The manufacturing process of solder balls largely determines their final quality. As common manufacturing processes, atomization and dripping methods have unique effects on the surface finish and internal density of solder balls, which will further affect the actual application effect of solder balls in the fields of electronic packaging.
When preparing solder balls by atomization, the molten metal liquid flow is impacted and broken into fine droplets by high-pressure airflow. In this process, there is a strong interaction between the high-speed airflow and the metal droplets. On the one hand, the high-speed impact of the airflow will cause irregular disturbances on the surface of the droplets. Just as the turbulent water impacting the river bank will make the river bank bumpy, the impact of the airflow will also cause tiny wrinkles and protrusions on the surface of the droplets. On the other hand, during the rapid cooling process of the droplets, the surface tension has not yet fully exerted its effect to make the surface reach the ideal smooth state, and the droplets have solidified, which results in some micron-level concave and convex structures remaining on the surface of the final solder ball, and the surface appears not smooth enough.
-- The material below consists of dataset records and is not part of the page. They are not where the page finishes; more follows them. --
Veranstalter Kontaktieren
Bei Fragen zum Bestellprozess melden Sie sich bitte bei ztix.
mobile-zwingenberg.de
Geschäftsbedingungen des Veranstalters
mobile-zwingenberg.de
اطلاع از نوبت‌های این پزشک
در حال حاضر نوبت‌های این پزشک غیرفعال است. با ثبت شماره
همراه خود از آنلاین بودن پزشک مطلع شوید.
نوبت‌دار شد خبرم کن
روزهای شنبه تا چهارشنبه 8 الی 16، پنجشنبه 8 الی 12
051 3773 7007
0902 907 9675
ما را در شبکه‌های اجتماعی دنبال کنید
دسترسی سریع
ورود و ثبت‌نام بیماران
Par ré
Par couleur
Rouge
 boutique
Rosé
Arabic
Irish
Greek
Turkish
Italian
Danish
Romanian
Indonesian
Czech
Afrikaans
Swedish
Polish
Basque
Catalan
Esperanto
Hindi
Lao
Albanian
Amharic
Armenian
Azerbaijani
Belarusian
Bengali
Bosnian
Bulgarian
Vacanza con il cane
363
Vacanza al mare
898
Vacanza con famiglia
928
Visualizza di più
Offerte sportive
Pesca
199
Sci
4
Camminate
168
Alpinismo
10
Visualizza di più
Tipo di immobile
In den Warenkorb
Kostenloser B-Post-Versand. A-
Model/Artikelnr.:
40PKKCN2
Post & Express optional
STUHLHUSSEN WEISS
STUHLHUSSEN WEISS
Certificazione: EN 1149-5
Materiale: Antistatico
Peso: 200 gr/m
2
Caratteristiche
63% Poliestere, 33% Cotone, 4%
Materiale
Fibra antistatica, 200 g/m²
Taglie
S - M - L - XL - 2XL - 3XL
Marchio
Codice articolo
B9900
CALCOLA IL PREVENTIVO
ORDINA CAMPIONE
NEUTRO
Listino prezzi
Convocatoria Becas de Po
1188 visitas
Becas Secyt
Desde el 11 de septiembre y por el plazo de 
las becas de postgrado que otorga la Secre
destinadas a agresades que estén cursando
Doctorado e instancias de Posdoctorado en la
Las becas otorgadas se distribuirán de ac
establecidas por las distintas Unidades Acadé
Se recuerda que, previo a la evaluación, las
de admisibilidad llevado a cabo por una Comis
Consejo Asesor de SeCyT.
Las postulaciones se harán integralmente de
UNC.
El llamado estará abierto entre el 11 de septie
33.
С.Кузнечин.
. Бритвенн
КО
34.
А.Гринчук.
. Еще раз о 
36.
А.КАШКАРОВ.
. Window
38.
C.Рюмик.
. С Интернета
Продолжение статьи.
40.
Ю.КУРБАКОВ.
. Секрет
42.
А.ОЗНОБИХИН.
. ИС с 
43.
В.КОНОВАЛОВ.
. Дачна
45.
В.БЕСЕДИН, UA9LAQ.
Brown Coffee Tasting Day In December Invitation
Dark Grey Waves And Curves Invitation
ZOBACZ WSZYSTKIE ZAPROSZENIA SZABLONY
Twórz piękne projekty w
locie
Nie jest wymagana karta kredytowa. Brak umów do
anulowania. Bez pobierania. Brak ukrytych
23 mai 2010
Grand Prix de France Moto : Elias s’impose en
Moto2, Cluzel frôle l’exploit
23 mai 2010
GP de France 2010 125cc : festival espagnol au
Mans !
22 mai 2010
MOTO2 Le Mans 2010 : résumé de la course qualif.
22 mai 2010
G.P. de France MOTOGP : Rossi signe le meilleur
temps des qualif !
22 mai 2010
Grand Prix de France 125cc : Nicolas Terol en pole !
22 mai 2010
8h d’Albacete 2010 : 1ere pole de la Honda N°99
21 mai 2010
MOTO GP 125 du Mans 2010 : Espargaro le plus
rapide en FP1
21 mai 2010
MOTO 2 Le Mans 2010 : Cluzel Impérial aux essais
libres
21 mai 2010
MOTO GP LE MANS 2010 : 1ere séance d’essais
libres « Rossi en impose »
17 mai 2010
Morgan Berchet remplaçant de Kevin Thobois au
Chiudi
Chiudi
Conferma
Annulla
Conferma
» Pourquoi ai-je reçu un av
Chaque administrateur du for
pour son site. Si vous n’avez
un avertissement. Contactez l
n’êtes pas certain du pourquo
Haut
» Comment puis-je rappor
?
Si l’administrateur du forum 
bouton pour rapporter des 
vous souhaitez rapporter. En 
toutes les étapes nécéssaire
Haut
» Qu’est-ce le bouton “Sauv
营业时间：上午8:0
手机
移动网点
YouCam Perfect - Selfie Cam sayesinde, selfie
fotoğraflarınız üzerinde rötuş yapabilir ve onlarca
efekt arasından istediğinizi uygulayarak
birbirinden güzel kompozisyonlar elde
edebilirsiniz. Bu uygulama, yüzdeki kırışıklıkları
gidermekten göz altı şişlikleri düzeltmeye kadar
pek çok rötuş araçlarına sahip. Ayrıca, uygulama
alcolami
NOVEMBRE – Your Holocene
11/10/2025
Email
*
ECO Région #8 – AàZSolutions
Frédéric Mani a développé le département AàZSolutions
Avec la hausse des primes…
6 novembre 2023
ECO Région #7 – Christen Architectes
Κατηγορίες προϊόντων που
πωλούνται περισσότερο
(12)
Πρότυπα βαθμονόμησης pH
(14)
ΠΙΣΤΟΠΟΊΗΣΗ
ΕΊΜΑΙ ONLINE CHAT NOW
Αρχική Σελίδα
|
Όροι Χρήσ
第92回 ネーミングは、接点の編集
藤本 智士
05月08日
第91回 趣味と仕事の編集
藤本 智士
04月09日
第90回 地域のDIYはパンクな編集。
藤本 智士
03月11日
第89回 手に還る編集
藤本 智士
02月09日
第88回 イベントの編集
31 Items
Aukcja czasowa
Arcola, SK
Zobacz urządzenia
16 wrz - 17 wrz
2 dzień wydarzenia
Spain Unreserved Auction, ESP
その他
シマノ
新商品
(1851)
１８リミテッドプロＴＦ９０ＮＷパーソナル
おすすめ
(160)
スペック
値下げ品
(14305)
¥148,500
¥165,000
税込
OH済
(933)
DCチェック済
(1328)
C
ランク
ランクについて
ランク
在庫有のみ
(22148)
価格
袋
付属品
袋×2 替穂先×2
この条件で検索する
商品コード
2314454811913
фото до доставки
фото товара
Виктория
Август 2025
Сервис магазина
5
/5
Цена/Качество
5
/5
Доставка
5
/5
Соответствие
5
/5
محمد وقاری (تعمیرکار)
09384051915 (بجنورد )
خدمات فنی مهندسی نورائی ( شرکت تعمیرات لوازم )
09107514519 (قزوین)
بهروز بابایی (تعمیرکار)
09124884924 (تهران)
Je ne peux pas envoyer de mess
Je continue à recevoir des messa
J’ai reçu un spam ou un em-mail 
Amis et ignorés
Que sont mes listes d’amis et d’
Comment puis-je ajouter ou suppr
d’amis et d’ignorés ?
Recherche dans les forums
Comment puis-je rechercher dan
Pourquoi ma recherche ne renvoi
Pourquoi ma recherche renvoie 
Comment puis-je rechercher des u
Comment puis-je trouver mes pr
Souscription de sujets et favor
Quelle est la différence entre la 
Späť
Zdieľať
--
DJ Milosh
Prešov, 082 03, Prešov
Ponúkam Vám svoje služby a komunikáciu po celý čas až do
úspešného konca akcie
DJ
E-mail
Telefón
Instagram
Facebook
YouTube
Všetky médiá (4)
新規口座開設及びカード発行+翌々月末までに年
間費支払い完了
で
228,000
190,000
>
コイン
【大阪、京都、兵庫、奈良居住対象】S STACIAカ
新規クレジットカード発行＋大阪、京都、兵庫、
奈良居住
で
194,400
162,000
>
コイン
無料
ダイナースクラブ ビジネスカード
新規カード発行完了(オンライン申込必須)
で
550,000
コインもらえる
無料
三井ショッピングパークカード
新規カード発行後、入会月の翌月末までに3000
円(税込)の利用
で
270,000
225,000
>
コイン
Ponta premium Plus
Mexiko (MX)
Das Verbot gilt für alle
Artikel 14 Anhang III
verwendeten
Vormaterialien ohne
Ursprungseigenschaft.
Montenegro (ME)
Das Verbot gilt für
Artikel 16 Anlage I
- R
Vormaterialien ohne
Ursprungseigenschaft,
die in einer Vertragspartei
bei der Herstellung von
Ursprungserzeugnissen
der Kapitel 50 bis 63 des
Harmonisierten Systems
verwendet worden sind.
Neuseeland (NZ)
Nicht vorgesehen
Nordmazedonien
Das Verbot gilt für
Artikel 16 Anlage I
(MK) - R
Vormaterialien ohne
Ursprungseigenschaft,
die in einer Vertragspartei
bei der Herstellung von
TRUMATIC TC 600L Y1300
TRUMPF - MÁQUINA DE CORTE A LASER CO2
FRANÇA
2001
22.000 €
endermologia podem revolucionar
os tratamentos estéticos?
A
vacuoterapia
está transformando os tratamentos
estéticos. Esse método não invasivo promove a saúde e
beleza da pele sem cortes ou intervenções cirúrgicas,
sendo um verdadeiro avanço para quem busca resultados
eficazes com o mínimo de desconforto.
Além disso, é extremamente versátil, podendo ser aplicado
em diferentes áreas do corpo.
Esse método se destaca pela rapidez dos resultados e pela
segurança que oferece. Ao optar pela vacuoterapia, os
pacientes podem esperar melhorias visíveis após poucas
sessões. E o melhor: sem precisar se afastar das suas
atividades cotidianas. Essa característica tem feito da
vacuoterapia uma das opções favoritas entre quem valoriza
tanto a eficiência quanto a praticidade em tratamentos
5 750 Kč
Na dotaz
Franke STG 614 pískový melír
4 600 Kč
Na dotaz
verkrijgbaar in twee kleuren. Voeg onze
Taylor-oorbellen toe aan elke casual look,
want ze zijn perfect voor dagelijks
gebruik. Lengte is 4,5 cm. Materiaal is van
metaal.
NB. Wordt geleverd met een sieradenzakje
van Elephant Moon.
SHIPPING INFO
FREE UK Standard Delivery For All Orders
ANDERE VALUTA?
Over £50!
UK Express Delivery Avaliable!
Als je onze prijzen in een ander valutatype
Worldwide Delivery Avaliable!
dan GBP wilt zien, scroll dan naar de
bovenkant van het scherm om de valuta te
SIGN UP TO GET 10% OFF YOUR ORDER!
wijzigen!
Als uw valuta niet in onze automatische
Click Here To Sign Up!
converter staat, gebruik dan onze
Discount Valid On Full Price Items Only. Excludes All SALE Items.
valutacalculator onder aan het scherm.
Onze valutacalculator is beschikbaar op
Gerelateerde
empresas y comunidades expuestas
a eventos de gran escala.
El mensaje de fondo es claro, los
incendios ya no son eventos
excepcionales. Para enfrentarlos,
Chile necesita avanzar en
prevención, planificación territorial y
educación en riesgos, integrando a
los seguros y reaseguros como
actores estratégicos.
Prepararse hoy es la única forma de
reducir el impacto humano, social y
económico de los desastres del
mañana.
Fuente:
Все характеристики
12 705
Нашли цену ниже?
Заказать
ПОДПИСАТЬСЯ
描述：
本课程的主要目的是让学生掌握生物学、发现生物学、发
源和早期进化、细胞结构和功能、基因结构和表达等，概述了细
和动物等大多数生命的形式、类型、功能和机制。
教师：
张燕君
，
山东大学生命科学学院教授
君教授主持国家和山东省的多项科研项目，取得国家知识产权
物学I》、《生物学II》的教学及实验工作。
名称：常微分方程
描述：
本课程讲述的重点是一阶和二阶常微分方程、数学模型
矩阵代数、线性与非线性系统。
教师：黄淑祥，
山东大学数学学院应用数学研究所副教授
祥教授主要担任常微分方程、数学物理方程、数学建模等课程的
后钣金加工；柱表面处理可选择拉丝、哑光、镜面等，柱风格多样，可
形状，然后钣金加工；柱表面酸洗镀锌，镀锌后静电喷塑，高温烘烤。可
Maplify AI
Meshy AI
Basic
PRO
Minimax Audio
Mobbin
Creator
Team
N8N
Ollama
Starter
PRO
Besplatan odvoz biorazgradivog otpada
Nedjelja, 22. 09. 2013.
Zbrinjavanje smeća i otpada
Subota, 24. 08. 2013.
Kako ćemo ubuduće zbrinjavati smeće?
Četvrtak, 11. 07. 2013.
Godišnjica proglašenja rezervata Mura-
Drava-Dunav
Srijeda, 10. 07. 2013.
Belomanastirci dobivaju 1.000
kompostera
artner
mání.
From the perspective of internal density, during the atomization process, due to the very fast formation and cooling speed of the droplets, the gas is easily wrapped inside the droplets. These encapsulated gases cannot escape in time when the droplets solidify, forming tiny pores or loose structures inside the solder ball. Moreover, the cooling speeds of droplets of different sizes are inconsistent. Large droplets cool relatively slowly, and the diffusion and arrangement time of the atoms inside them is more abundant, which is easy to form local coarse crystals, making the internal density uneven, which poses a potential threat to the reliability of the solder ball in subsequent welding applications.
The preparation of solder balls by the dripping method has a different mechanism of action. In the dripping method, the molten metal liquid drips regularly through a precision nozzle. In an inert gas environment, the surface tension of the droplets can fully play its role during the falling process, so that the droplets naturally shrink into a more regular spherical shape. Compared with the atomization method, there is no impact interference of high-speed airflow, and the surface of the droplets is relatively calmer. At the same time, the step-by-step cooling method adopted by the dripping method allows the droplets to have enough time to repair surface defects. During the slow cooling process, the atoms on the surface of the droplets have the opportunity to rearrange and fill in tiny defects, so that the solder ball can have a better surface finish and relatively low surface roughness after solidification.
In terms of internal density, the slow cooling process experienced by the droplets in the drip method is of great significance. During the long cooling time, the metal atoms can fully diffuse and arrange into a compact and orderly crystal structure, and the gaps between the grain boundaries are reduced. In addition, the low cooling rate allows the gas dissolved in the liquid to have enough time to escape from the surface, greatly reducing the probability of internal pores. The resulting solder ball has a higher internal density and a more compact structure, providing a good foundation for its application in high-precision welding scenarios.
Although there are obvious differences in the effects of the atomization method and the drip method on the surface finish and internal density of the solder ball, the quality of the solder ball can be improved to a certain extent by optimizing the process parameters. For example, the atomization method can reduce surface defects and internal pores by adjusting the air flow pressure and the temperature of the molten metal; the drip method can optimize the nozzle design, control the dripping frequency and cooling conditions, and further improve the sphericity of the solder ball and the uniformity of the internal structure.
In practical applications, the appropriate manufacturing process should be selected according to the specific use requirements of the solder ball. For some microelectronic packaging fields that have extremely high requirements for surface finish and internal density, the solder balls prepared by the droplet method are more popular due to their excellent surface quality and high density; and in some scenarios that are more sensitive to cost and have relatively less stringent requirements for surface quality, the atomization method still has a wide range of applications due to its higher production efficiency.